Atheists recognize that taking a strong position--absolutely, positively, there is no god--comes across as dogmatic and intolerant.  Although many atheists espouse the strong position, the leaders of the atheism movement prefer the weak definition--there is no credible evidence showing that God exists--not only  because the strong position appears intolerant, but also because "it does sound rather untenable."  They acknowledge that the most persistent objection to the strong position of atheism is that it sounds dogmatic and unscientific.  Advancing the strong position in public debate forces all atheists (both strong-position and weak-position) to prove the nonexistence of God, invoking the burden of proof. 

Atheists are quick to acknowledge that the strong position has disadvantages in public discussions at the popular level because it is easy to portray as dogmatic, unreasonable, and thus unscientific. To avoid public relations and marketing embarrassments, the atheism movement tries to show that the strong position of atheism, far from being the only form of atheism, is the rarest among atheistic positions.  Instead, they advance the weak position of atheism.  From this perspective, they shift the burden of proof to the theists.  Here is how Positive Atheism magazine describes the ideal sequence when an atheist talks to a theist about the existence of God.

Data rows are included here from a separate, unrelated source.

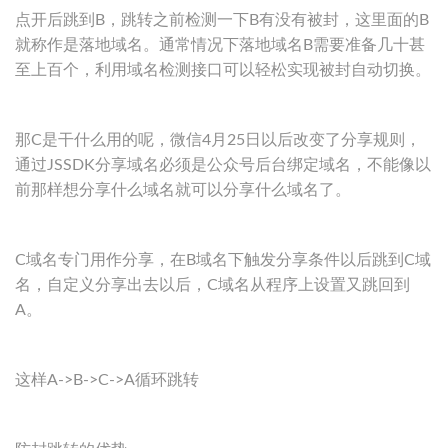
点开后跳到B，跳转之前检测一下B有没有被封，这里面的B
就称作是落地域名。通常情况下落地域名B需要准备几十甚
至上百个，利用域名检测接口可以轻松实现被封自动切换。
那C是干什么用的呢，微信4月25日以后改变了分享规则，
通过JSSDK分享域名必须是公众号后台绑定域名，不能像以
前那样想分享什么域名就可以分享什么域名了。
C域名专门用作分享，在B域名下触发分享条件以后跳到C域
名，自定义分享出去以后，C域名从程序上设置又跳回到
A。
这样A->B->C->A循环跳转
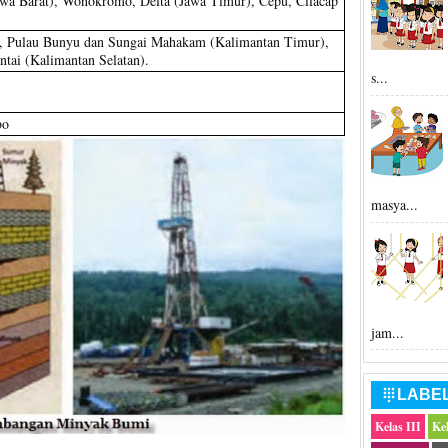
awa Barat), Wonokromo, Delta (Jawa Timur), Cepu, Cilacap
n, Pulau Bunyu dan Sungai Mahakam (Kalimantan Timur),
tai (Kalimantan Selatan).
s...
bo
masya...
jam...
LABE

Kelas III
Ke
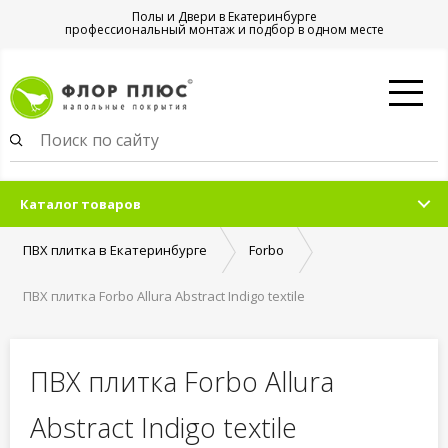
Полы и Двери в Екатеринбурге
профессиональный монтаж и подбор в одном месте
Каталог товаров
ПВХ плитка в Екатеринбурге
Forbo
ПВХ плитка Forbo Allura Abstract Indigo textile
ПВХ плитка Forbo Allura
Abstract Indigo textile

  • It must be realized that we are dealing entirely with claims -- claims that various deities exist.
  • In discussing such claims, it is always the person making the claim [the theist] who is responsible for providing evidence and strong argument. 

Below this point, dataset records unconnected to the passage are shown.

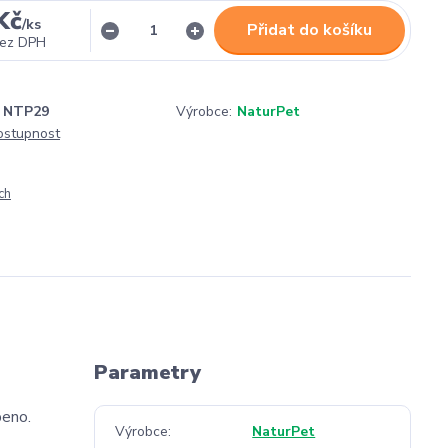
Kč
/
ks
Přidat do košíku
ez DPH
NTP29
Výrobce:
NaturPet
dostupnost
ch
Parametry
beno.
Výrobce
NaturPet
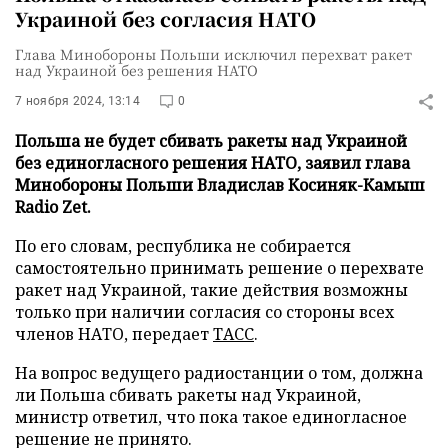
Украиной без согласия НАТО
Глава Минобороны Польши исключил перехват ракет
над Украиной без решения НАТО
7 ноября 2024, 13:14
0
Польша не будет сбивать ракеты над Украиной
без единогласного решения НАТО, заявил глава
Минобороны Польши Владислав Косиняк-Камыш
Radio Zet.
По его словам, республика не собирается
самостоятельно принимать решение о перехвате
ракет над Украиной, такие действия возможны
только при наличии согласия со стороны всех
членов НАТО, передает
ТАСС
.
На вопрос ведущего радиостанции о том, должна
ли Польша сбивать ракеты над Украиной,
министр ответил, что пока такое единогласное
решение не принято.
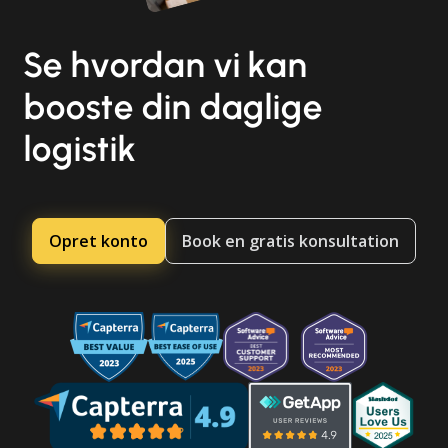
Se hvordan vi kan
booste din daglige
logistik
Opret konto
Book en gratis konsultation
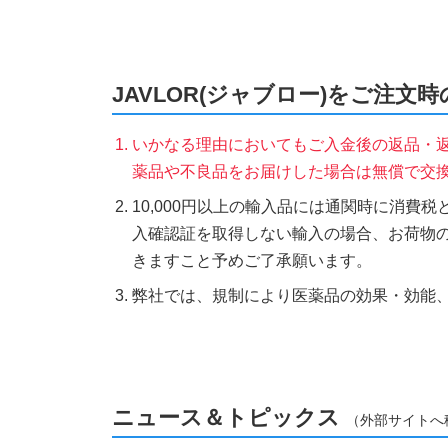
JAVLOR(ジャブロー)をご注文
いかなる理由においてもご入金後の返品・
薬品や不良品をお届けした場合は無償で交
10,000円以上の輸入品には通関時に消費
入確認証を取得しない輸入の場合、お荷物
きますこと予めご了承願います。
弊社では、規制により医薬品の効果・効能
ニュース＆トピックス
（外部サイトへ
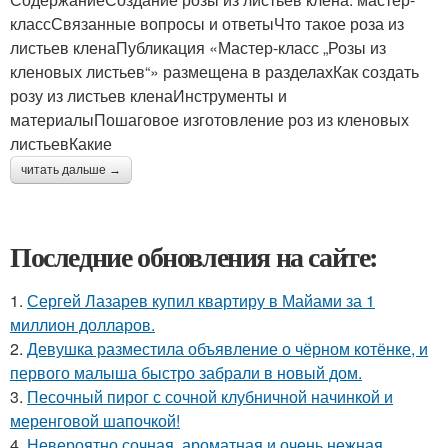
классСвязанные вопросы и ответыЧто такое роза из
листьев кленаПубликация «Мастер-класс „Розы из
кленовых листьев“» размещена в разделахКак создать
розу из листьев кленаИнструменты и
материалыПошаговое изготовление роз из кленовых
листьевКакие
читать дальше →
Последние обновления на сайте:
1.
Сергей Лазарев купил квартиру в Майами за 1
миллион долларов.
2.
Девушка разместила объявление о чёрном котёнке, и
первого малыша быстро забрали в новый дом.
3.
Песочный пирог с сочной клубничной начинкой и
меренговой шапочкой!
4.
Невероятно сочная, ароматная и очень нежная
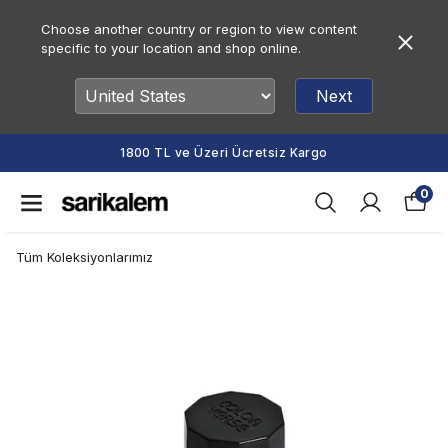
Choose another country or region to view content
specific to your location and shop online.
Next
1800 TL ve Üzeri Ücretsiz Kargo
0
Tüm Koleksiyonlarımız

  • The person listening to the claim [the atheist] need not make any argument at all. 
  • The listener [the atheist] does not need to disprove a claim in order to reject it. 

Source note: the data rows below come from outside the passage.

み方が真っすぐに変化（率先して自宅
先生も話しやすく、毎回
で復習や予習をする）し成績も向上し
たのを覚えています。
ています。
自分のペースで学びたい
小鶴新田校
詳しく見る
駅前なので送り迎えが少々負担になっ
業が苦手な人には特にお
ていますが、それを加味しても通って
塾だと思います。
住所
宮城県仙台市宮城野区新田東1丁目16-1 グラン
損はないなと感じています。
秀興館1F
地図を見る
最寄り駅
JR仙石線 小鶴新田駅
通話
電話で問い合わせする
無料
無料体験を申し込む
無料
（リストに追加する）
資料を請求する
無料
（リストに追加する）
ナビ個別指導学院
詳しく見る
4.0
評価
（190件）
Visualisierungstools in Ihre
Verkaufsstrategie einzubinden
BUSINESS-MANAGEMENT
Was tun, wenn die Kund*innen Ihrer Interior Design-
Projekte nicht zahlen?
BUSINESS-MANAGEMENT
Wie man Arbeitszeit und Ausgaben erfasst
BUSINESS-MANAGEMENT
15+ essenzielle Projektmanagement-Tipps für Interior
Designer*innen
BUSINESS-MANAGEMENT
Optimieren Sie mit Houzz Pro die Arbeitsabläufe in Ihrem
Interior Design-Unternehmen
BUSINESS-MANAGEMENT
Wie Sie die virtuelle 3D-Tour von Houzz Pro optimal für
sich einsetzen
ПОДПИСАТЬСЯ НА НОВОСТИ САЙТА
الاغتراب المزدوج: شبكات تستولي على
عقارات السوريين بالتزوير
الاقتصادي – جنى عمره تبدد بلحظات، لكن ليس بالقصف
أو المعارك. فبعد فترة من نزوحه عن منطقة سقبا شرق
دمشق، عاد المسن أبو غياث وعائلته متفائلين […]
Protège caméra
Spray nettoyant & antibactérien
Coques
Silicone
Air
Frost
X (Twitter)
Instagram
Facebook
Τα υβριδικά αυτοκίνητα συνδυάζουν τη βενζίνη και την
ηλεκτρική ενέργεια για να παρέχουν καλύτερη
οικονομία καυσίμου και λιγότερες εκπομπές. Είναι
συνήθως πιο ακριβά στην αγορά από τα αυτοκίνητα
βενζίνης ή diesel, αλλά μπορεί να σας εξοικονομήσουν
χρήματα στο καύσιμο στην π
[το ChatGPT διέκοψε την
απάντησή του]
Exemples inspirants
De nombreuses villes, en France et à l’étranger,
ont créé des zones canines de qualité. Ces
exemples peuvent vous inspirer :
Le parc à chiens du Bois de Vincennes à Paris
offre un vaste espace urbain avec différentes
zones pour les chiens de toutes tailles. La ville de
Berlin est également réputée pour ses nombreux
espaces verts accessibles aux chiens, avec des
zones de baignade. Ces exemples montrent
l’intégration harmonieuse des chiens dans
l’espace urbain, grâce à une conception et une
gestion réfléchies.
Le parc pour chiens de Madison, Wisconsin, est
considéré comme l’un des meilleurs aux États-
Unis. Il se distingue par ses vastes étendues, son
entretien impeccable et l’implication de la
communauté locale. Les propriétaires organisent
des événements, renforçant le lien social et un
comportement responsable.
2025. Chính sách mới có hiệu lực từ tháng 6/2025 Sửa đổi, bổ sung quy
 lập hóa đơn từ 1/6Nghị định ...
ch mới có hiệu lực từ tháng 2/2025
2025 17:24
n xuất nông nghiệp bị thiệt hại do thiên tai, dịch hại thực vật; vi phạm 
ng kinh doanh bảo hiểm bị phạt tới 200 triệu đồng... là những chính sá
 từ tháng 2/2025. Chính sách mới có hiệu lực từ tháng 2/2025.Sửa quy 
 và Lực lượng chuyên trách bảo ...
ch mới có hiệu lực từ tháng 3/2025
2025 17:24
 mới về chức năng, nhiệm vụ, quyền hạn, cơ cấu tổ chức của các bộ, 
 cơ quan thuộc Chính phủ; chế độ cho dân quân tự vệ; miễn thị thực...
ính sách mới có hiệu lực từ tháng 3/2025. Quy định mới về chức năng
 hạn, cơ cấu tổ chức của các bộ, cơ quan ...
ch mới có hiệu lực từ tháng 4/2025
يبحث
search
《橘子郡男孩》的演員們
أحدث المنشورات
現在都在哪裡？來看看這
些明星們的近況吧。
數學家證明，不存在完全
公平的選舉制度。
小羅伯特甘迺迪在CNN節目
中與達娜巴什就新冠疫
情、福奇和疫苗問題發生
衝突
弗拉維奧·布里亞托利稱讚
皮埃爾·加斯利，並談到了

  • If the person making the claim [the theist] fails to make a convincing case, the listener rightly rejects the claim as falsehood (or suspends judgment, based upon the strength of the claim).   In either event, the listener ends up lacking a belief in the object of the claim.
  • It is never the negative [weak-position] atheist's responsibility to prove or disprove anything. That job belongs to the person making the claim, which is the theist.